Exercise aim:
Using the data below, return every line that holds the word "kiosks".
+++ Extracted entries
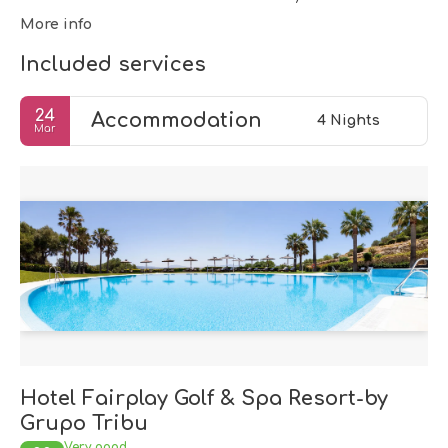
More info
Included services
24
Accommodation
4 Nights
Mar
Hotel Fairplay Golf & Spa Resort-by
Grupo Tribu
Very good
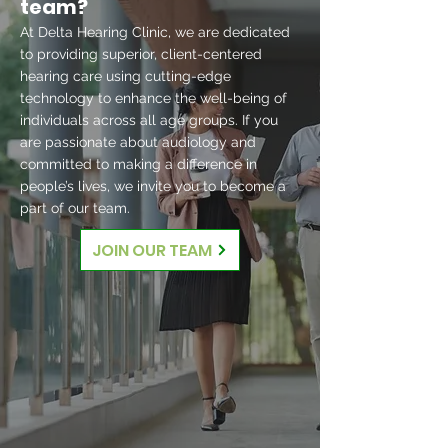
team?
At Delta Hearing Clinic, we are dedicated
to providing superior, client-centered
hearing care using cutting-edge
technology to enhance the well-being of
individuals across all age groups. If you
are passionate about audiology and
committed to making a difference in
people’s lives, we invite you to become a
part of our team.
JOIN OUR TEAM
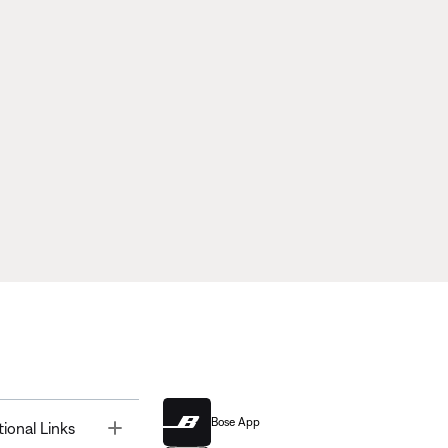
Bose App
Toggle
tional Links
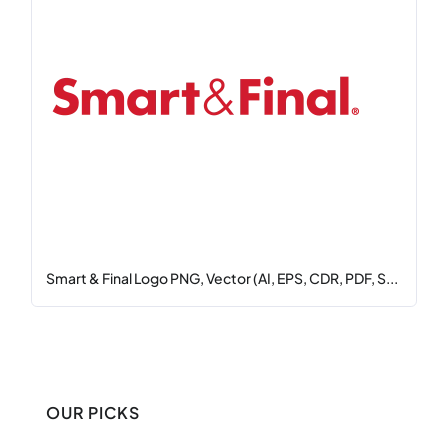
Smart & Final Logo PNG, Vector (AI, EPS, CDR, PDF, S...
OUR PICKS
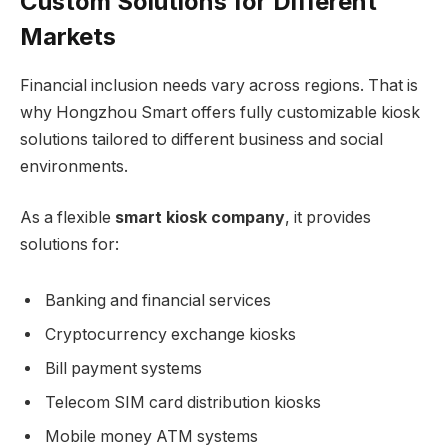
Custom Solutions for Different
Markets
Financial inclusion needs vary across regions. That is
why Hongzhou Smart offers fully customizable kiosk
solutions tailored to different business and social
environments.
As a flexible
smart kiosk company
, it provides
solutions for:
Banking and financial services
Cryptocurrency exchange kiosks
Bill payment systems
Telecom SIM card distribution kiosks
Mobile money ATM systems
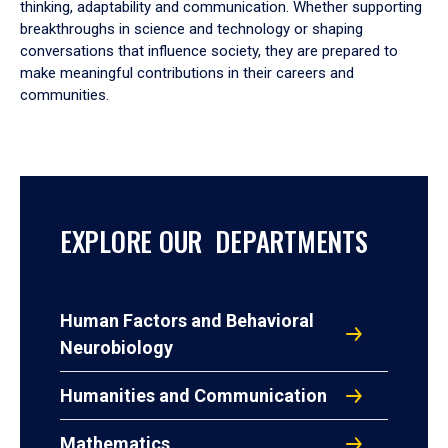
thinking, adaptability and communication. Whether supporting
breakthroughs in science and technology or shaping
conversations that influence society, they are prepared to
make meaningful contributions in their careers and
communities.
EXPLORE OUR DEPARTMENTS
Human Factors and Behavioral
Neurobiology
Humanities and Communication
Mathematics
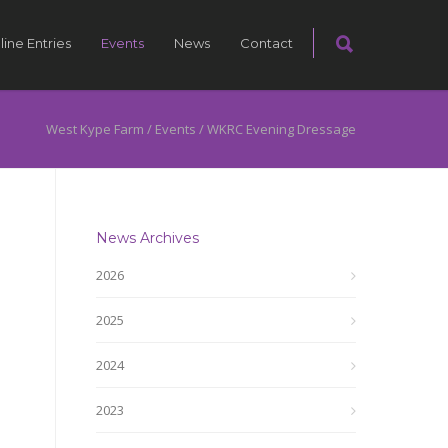
line Entries
Events
News
Contact
West Kype Farm
/
Events
/
WKRC Evening Dressage
News Archives
2026
2025
2024
2023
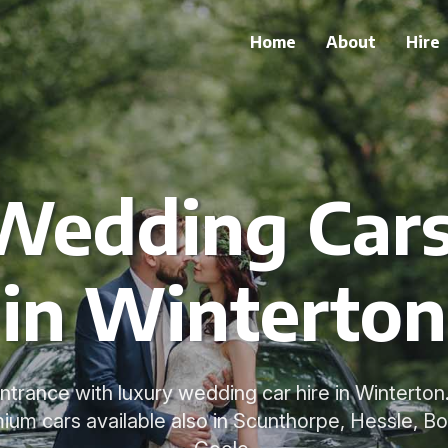
Home
About
Hire
Wedding Cars 
in Winterton
trance with luxury wedding car hire in Winterto
mium cars available also in Scunthorpe, Hessle, Bo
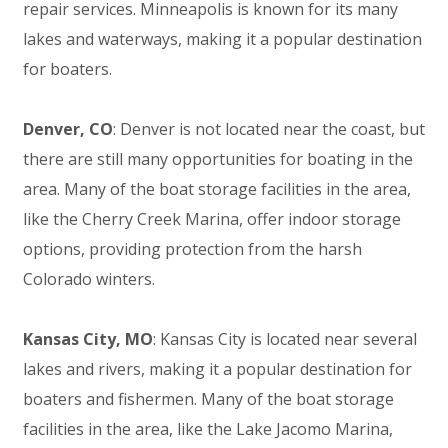
repair services. Minneapolis is known for its many
lakes and waterways, making it a popular destination
for boaters.
Denver, CO
: Denver is not located near the coast, but
there are still many opportunities for boating in the
area. Many of the boat storage facilities in the area,
like the Cherry Creek Marina, offer indoor storage
options, providing protection from the harsh
Colorado winters.
Kansas City, MO
: Kansas City is located near several
lakes and rivers, making it a popular destination for
boaters and fishermen. Many of the boat storage
facilities in the area, like the Lake Jacomo Marina,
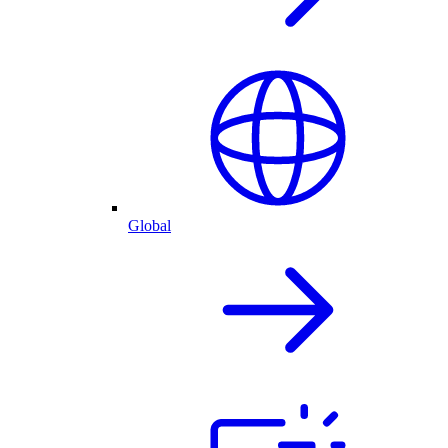
Global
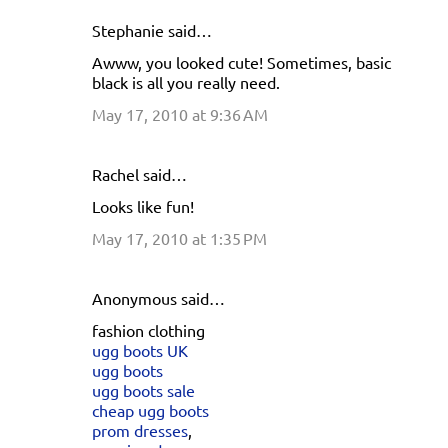
Stephanie said…
C
Awww, you looked cute! Sometimes, basic
o
black is all you really need.
m
May 17, 2010 at 9:36 AM
m
e
Rachel said…
n
Looks like fun!
t
s
May 17, 2010 at 1:35 PM
Anonymous said…
fashion clothing
ugg boots UK
ugg boots
ugg boots sale
cheap ugg boots
prom dresses
,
++++++
Completed task:
Cryptocurrency exchange kiosks
Telecom SIM card distribution kiosks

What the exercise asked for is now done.